Maria Chavalan Sut, living in sanctuary at the Wesley Memorial United Methodist Church in Charlottesville, Virginia, said ICE “threatens with massive raids that separate all the families that have been in this country for many years.”
“You (Biden) have promised that the assault against immigrants will end when you become president ... that is why we ask for your commitment to do the following for us when you become the next president of the U.S.,” she said.
The Sanctuary Collective also asked Biden to lift deportation orders against those in sanctuaries within his first 100 days in office and to sign all private bills on behalf of people living in sanctuary that Congress sends to his desk.
A moment of “hope and fear”Sabido reached out to legislators this year in the hope they will introduce a private immigration bill in Congress that would grant her residency status. From there she could continue the application process toward citizenship.
Community members and supporters of Sabido delivered a petition signed by 2,750 people to U.S. Rep. Scott Tipton, R-Cortez, in February, before the pandemic flared in the U.S. The petition called for Tipton to sponsor a personal bill that would provide a legal path for citizenship for Sabido.
Nothing has happened with the petition, and Tipton was defeated in the Republican primary by political newcomer Lauren Boebert.
“It’s not the right moment,” Sabido said in an interview with The Journal after the event.
Once the general election passes and results roll in for U.S. president, the Senate and the 3rd Congressional District seat in the House, Sabido said she will decide how to move forward or what the next step will be.
Vicky Chavez, who has been living in sanctuary at the First Unitarian Church of Salt Lake City since 2018, said during the news conference that other local, state and national leaders have given them “supporting words but no concrete action.”
Biden’s commitment to freeing those in sanctuary churches would “send a message to our community that you are serious in your promise to end Trump’s attack on immigrants,” Chavez said.

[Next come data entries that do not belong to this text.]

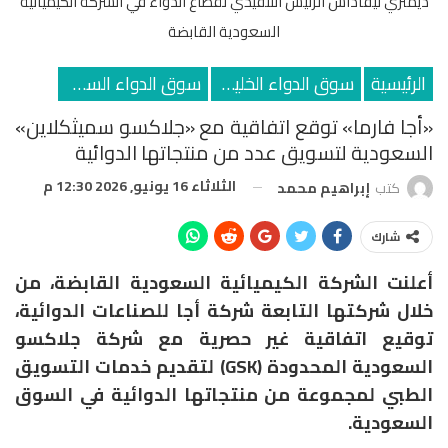
ديمتري ليفاداس الرئيس التنفيذي لقطاع الدواء في الشركة الكيميائية
السعودية القابضة
الرئيسية
سوق الدواء الخليجي
سوق الدواء السعودي
«أجا فارما» توقع اتفاقية مع «جلاكسو سميثكلاين»
السعودية لتسويق عدد من منتجاتها الدوائية
الثلاثاء 16 يونيو, 2026 12:30 م
كتب
إبراهيم محمد
شارك
أعلنت الشركة الكيميائية السعودية القابضة، من
خلال شركتها التابعة شركة أجا للصناعات الدوائية،
توقيع اتفاقية غير حصرية مع شركة جلاكسو
السعودية المحدودة (GSK) لتقديم خدمات التسويق
الطبي لمجموعة من منتجاتها الدوائية في السوق
السعودية.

Many representatives in Congress and U.S. senators have been diagnosed with or were in contact with someone who has COVID-19, and Chavez said she hopes they will compare their quarantine to immigrants’ daily life in sanctuary.
For Sabido, awaiting the results of the presidential election is a “moment of hope and fear on the same level.”
“These times are not easy – there is so much division,” Sabido said, and though immigrants in sanctuary churches “have not caused harm to anyone,” they are the “target of many.”
The tension in Montezuma County is a “bomb waiting to explode,” and Sabido said she it would likely get worse after the election.
“But I truly hope this election will bring our country back together,” Sabido said.
Not a new issueThe fight for positive immigration reform is not new, she said, but the door was open for President Donald Trump’s immigration policies, which she called “damaging.” The last major immigration reform came from former President Ronald Reagan in 1986.
Politicians have used immigration policy in a “game for power,” Sabido said – something that helps them get elected. But positive action at the federal level has not happened for a long time, she said.
Sabido said she hopes the letter will touch Biden’s heart – tocar al corazón – and that if he is elected he will take action to protect immigrants.
“This is not what a human is supposed to be living and experiencing,” Sabido said. “This is not a life.”
And immigrants “contribute a lot to this country – we still are,” she said.
“No matter what happens, I will always be filled with gratitude for the compassion and support here,” Sabido said. “These are the experiences that go with me – that is my freedom.”